PROBLEM DETAILS: Go through the material underneath and show every line where the string "jejichž" occurs.

RECORD EXCERPTS:
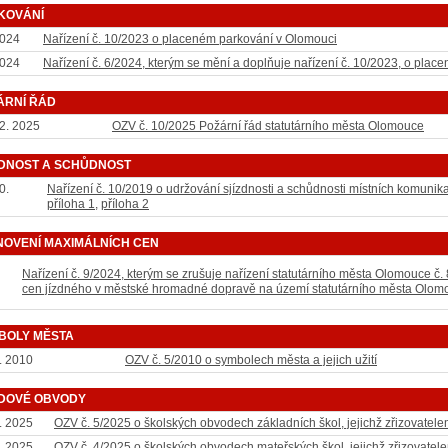
KOVÁNÍ
2024
Nařízení č. 10/2023 o placeném parkování v Olomouci
2024
Nařízení č. 6/2024, kterým se mění a doplňuje nařízení č. 10/2023, o pla
ÁRNÍ ŘÁD
12. 2025
OZV č. 10/2025 Požární řád statutárního města Olomouce
ZDNOST A SCHŮDNOST
0.
Nařízení č. 10/2019 o udržování sjízdnosti a schůdnosti místních komuni
příloha 1
,
příloha 2
NOVENÍ MAXIMÁLNÍCH CEN
Nařízení č. 9/2024, kterým se zrušuje nařízení statutárního města Olomouce č
cen jízdného v městské hromadné dopravě na území statutárního města Olom
BOLY MĚSTA
. 2010
OZV č. 5/2010 o symbolech města a jejich užití
DOVÉ OBVODY
. 2025
OZV č. 5/2025 o školských obvodech základních škol, jejichž zřizovatele
. 2025
OZV č. 4/2025 o školských obvodech mateřských škol, jejichž zřizovatel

YOUR SOLUTION:
OZV č. 5/2025 o školských obvodech základních škol, jejichž zřizovatele
OZV č. 4/2025 o školských obvodech mateřských škol, jejichž zřizovatel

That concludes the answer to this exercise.